Zavegepant, an investigational nasal spray formulation of a small-molecule calcitonin gene-related peptide (CGRP) receptor antagonist, met its co-primary endpoints in a phase III randomized placebo-controlled trial of acute migraine.
On both primary endpoints — 2-hour pain freedom (23.6% vs 14.9%, P<0.0001) and 2-hour freedom from most bothersome symptom (39.6% vs 31.1%, P=0.0012) — zavegepant was superior to placebo, reported Jelena Pavlovic, MD, PhD, of Albert Einstein College of Medicine and Montefiore Headache Center in New York City, in a presentation at the American Headache Society annual meeting.
“We saw superiority over placebo after a single dose as early as 15 minutes and sustained through 48 hours,” Pavlovic said. “Pain relief at 15 minutes, return to normal function at 30 minutes, and sustained pain relief through 48 hours are highlighted as secondary predefined points of interest.”
Zavegepant is a high-affinity, selective, structurally unique small-molecule CGRP receptor antagonist, Pavlovic noted. “It is the only molecule currently in the class that is delivered by nasal spray that is in late-stage development for the acute treatment of migraine,” she said.
A phase I study had shown that zavegepant 10 mg was rapidly absorbed with a Tmax of about 30 minutes, Pavlovic pointed out. “The phase II/III dose-ranging study demonstrated that 10 mg of zavegepant was the optimal dose for migraine,” she added.
The phase III trial studied adults with a history of two to eight moderate or severe monthly migraine attacks who had less than 15 monthly headache days. Preventive migraine drugs were permitted in the trial (excluding other CGRP antagonists), as long as the dose had been stable for 3 months or longer.

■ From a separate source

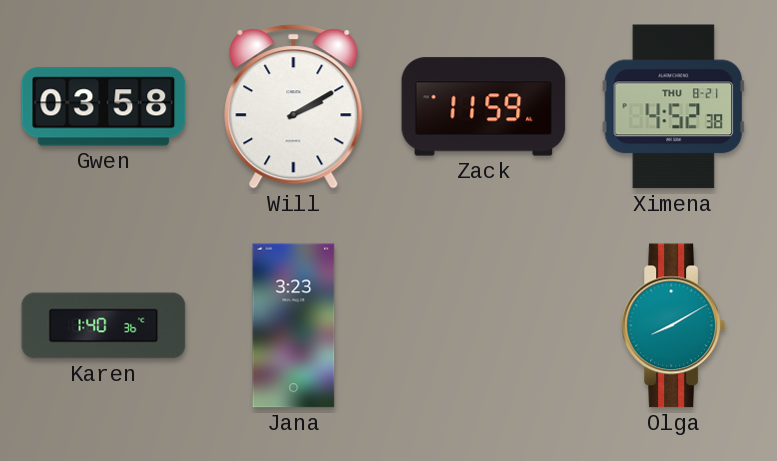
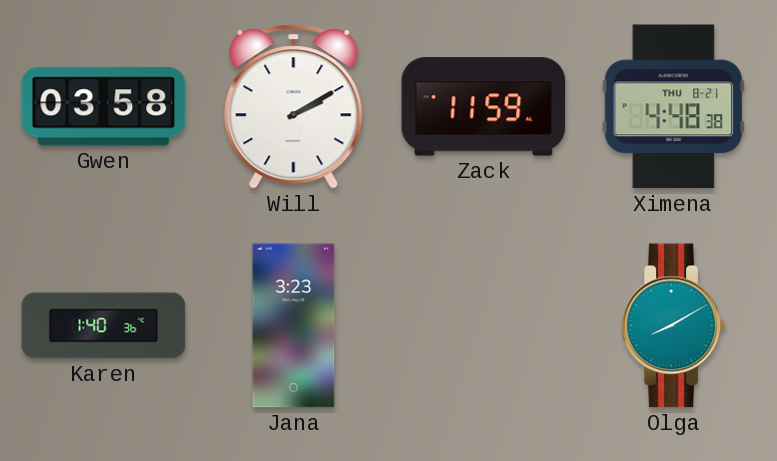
Ximena: 4:52 -> 4:48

A total of 1,269 people (mean age 40.8, 82.9% female) were included in the study: 623 people randomized to zavegepant and 646 to placebo. At baseline, the mean number of moderate-to-severe attacks was 4.7 and untreated attacks lasted an average of 30.8 hours. Historically, the most bothersome symptoms among participants were photophobia (60.4%), nausea (24.7%), and phonophobia (15.0%). A total of 13.4% of participants used preventive migraine medication.
Participants self-administered one dose of zavegepant 10 mg nasal spray or placebo to treat one migraine attack of moderate or severe pain intensity and reported data into an eDiary starting at 15 minutes after dosing.
At 15 minutes post-dose, 15.9% of the zavegepant group reported pain relief, compared with 8.0% of placebo. At 30 minutes post-dose, those numbers increased to 30.5% for the zavegepant group and 20.3% for placebo (P<.0001 for all).
Other findings included return to normal function at 30 minutes (10.5% vs 6.1%, P=0.0059) and 2 hours (35.8% vs 25.6%, P=0.0001), and sustained pain relief 2 to 48 hours post-dose (36.1% vs 29.6%, P=0.013) for zavegepant and placebo, respectively.
The most common adverse events (AEs) in the zavegepant group were dysgeusia (20.5%), nasal discomfort (3.7%), and nausea (3.2%). Most AEs were mild or moderate; none were serious. One participant in the zavegepant group and two in the placebo group had transaminase elevations more than three times upper limit of normal.
Zavegepant is under FDA review with a decision date expected in the first quarter of 2023, drug developer Biohaven Pharmaceuticals announced in May. It is the only CGRP receptor antagonist in clinical development with both intranasal and oral formulations, the company said.
The study was supported by Biohaven Pharmaceuticals.
Pavlovic disclosed being a consultant for Allergan and serving on the Biohaven advisory board.